От суровых «контрактников» спецназа – «волков войны», не знающих сомнений и страха, до двадцатилетних солдат срочной службы.
Просто людям, живущим вблизи войны и за тысячи верст от нее.
Так теперь стоял вопрос.
Елизавете, к слову, повезло.
Она застала его буквально на пороге кабинета, только что возвратившегося из командировки в Чечню – честно убывающего в короткий отпуск.
К счастью, они с Людмилой не планировали никаких поездок, дети – в школе, да и жене вряд ли удалось бы расстаться со своим буйным отделением.
Думал просто отоспаться, зачитаться до одури, сгонять на дачу.
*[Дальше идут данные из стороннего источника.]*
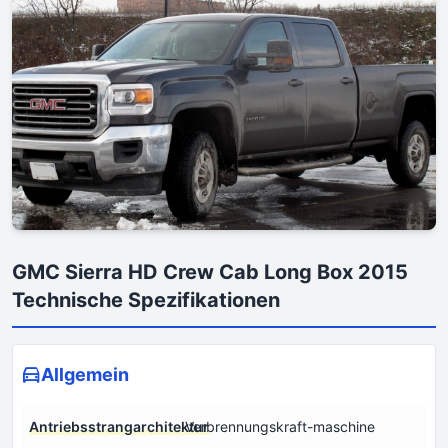
GMC Sierra HD Crew Cab Long Box 2015
Technische Spezifikationen
Allgemein
Antriebsstrangarchitektur
Verbrennungskraft-maschine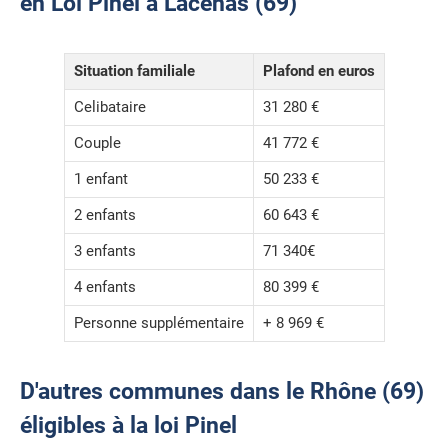
en Loi Pinel à Lacenas (69)
Situation familiale
Plafond en euros
Celibataire
31 280 €
Couple
41 772 €
1 enfant
50 233 €
2 enfants
60 643 €
3 enfants
71 340€
4 enfants
80 399 €
Personne supplémentaire
+ 8 969 €
D'autres communes dans le Rhône (69)
éligibles à la loi Pinel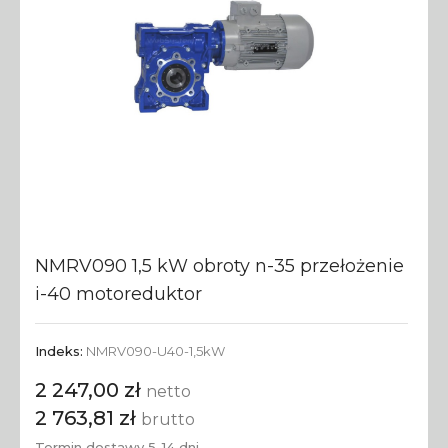
NMRV090 1,5 kW obroty n-35 przełożenie
i-40 motoreduktor
Indeks:
NMRV090-U40-1,5kW
2 247,00 zł
netto
2 763,81 zł
brutto
Termin dostawy 5-14 dni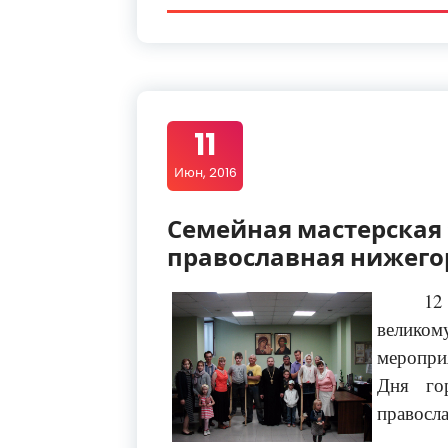
11
Июн, 2016
Семейная мастерская 
православная нижего
12
великом
меропри
Дня го
правосла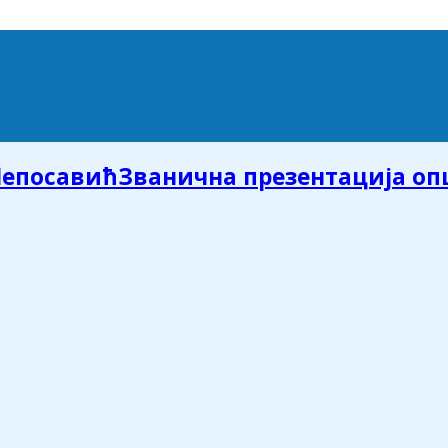
Званична презентација о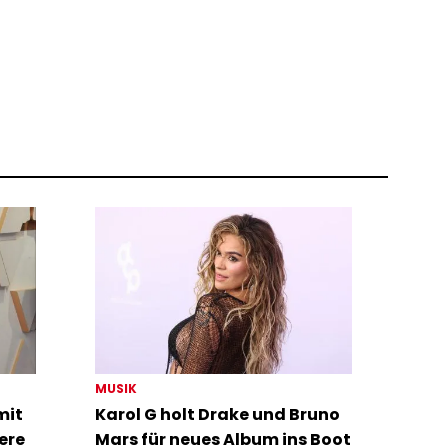
MUSIK
mit
Karol G holt Drake und Bruno
ere
Mars für neues Album ins Boot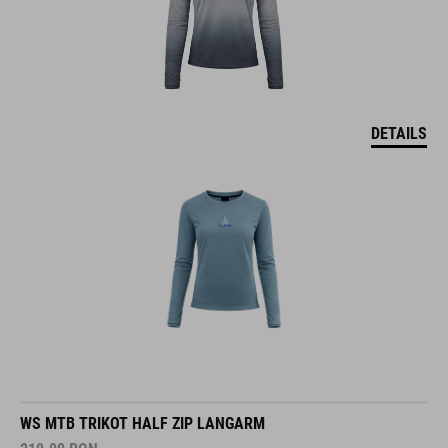
DETAILS
WS MTB TRIKOT HALF ZIP LANGARM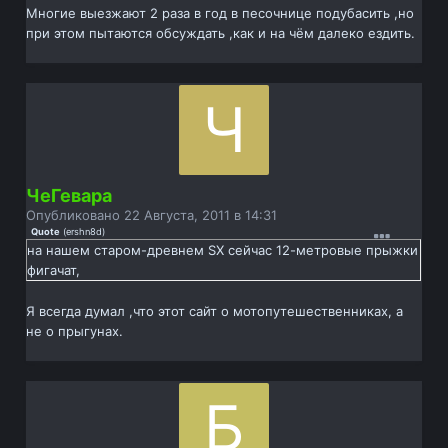
Многие выезжают 2 раза в год в песочнице подубасить ,но
при этом пытаются обсуждать ,как и на чём далеко ездить.
ЧеГевара
Опубликовано
22 Августа, 2011 в 14:31
Quote
(
ershn8d
)
на нашем старом-древнем SX сейчас 12-метровые прыжки
фигачат,
Я всегда думал ,что этот сайт о мотопутешественниках, а
не о прыгунах.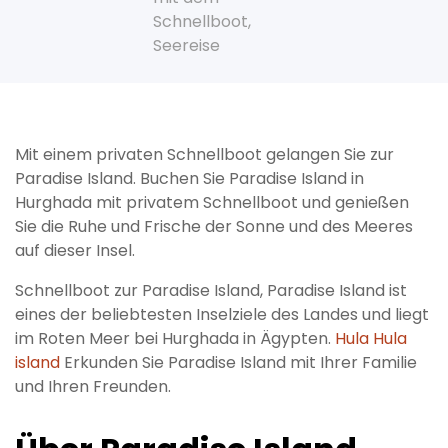
Schnellboot
,
Seereise
Mit einem privaten Schnellboot gelangen Sie zur
Paradise Island. Buchen Sie Paradise Island in
Hurghada mit privatem Schnellboot und genießen
Sie die Ruhe und Frische der Sonne und des Meeres
auf dieser Insel.
Schnellboot zur Paradise Island, Paradise Island ist
eines der beliebtesten Inselziele des Landes und liegt
im Roten Meer bei Hurghada in Ägypten.
Hula Hula
island
Erkunden Sie Paradise Island mit Ihrer Familie
und Ihren Freunden.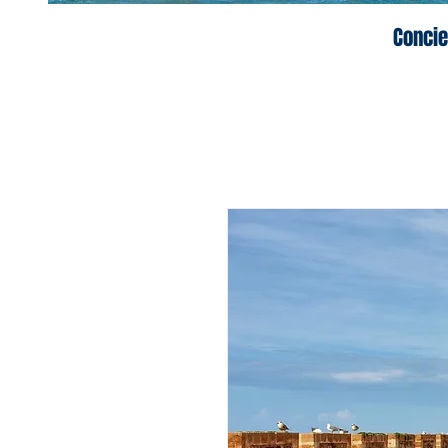
Concie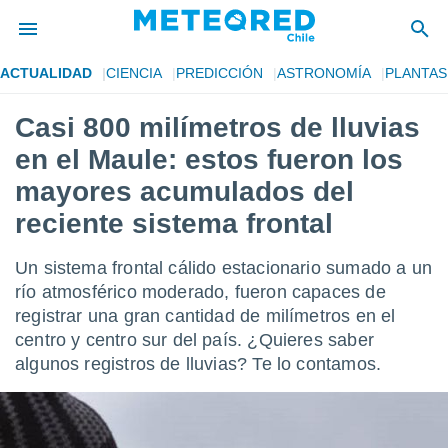
ACTUALIDAD
CIENCIA
PREDICCIÓN
ASTRONOMÍA
PLANTAS
privacidad
Casi 800 milímetros de lluvias
o de
eteored.cl)
en el Maule: estos fueron los
borado por
es para
mayores acumulados del
ue la
reciente sistema frontal
 que se
e calidad.
eder a este
Un sistema frontal cálido estacionario sumado a un
ediante las
río atmosférico moderado, fueron capaces de
opciones:
registrar una gran cantidad de milímetros en el
ookies y
centro y centro sur del país. ¿Quieres saber
e forma
algunos registros de lluvias? Te lo contamos.
d digital
ada, basada
mación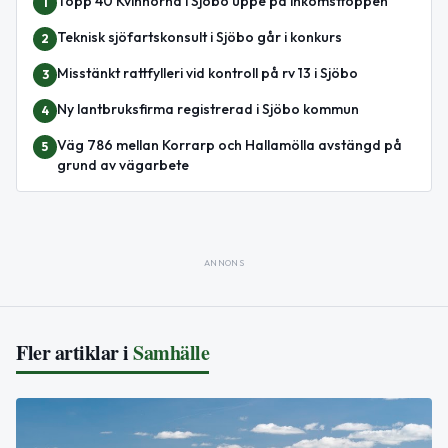
Topp 40 Kvinnorna i Sjöbo uppe på inkomsttoppen
1
Teknisk sjöfartskonsult i Sjöbo går i konkurs
2
Misstänkt rattfylleri vid kontroll på rv 13 i Sjöbo
3
Ny lantbruksfirma registrerad i Sjöbo kommun
4
Väg 786 mellan Korrarp och Hallamölla avstängd på
5
grund av vägarbete
ANNONS
Fler artiklar i
Samhälle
Если повезет со снегом – пробежаться на лыжах.
Но – назвался груздем…
А он назвался – интуиция не то что шепнула, громко и отчетливо произнесла несколько слов.
Деваться было некуда.
Утро расползалось над городом – пока еще сонное, тусклое. Но, похоже, обещало распогодиться.
Юрий аккуратно припарковал машину у подъезда – возможно, а скорее всего вероятно, ездить сегодня придется много. Чего ж даром гонять в гараж?
Дома, на кухне горел свет.
Квартира благоухала запахом свежего кофе.
– Вот это кстати! – Он чмокнул жену в розовую, теплую со сна щеку.
– Это всегда кстати. А что у нас с отпуском?
– У вас – не знаю. А у меня, похоже, – увы.
– Уезжаешь? – Людка умела держать удар. Голос не дрогнул, только едва заметно оперлась о плиту. Всем телом – подвели, надо думать, ноги.
– Упаси Боже! Остаюсь при вашей милости. И вообще – официально – с отпуском полный порядок.
– А неофициально?
– Решил попробовать себя в частном сыске.
– Ты это серьезно?
– Вполне. Помочь надо хорошему человеку.
– Ну, если хорошему – пей, так и быть, мой кофе.
Я все равно не успеваю.
Она умчалась одеваться.
Он с удовольствием отхлебнул горячий ароматный напиток.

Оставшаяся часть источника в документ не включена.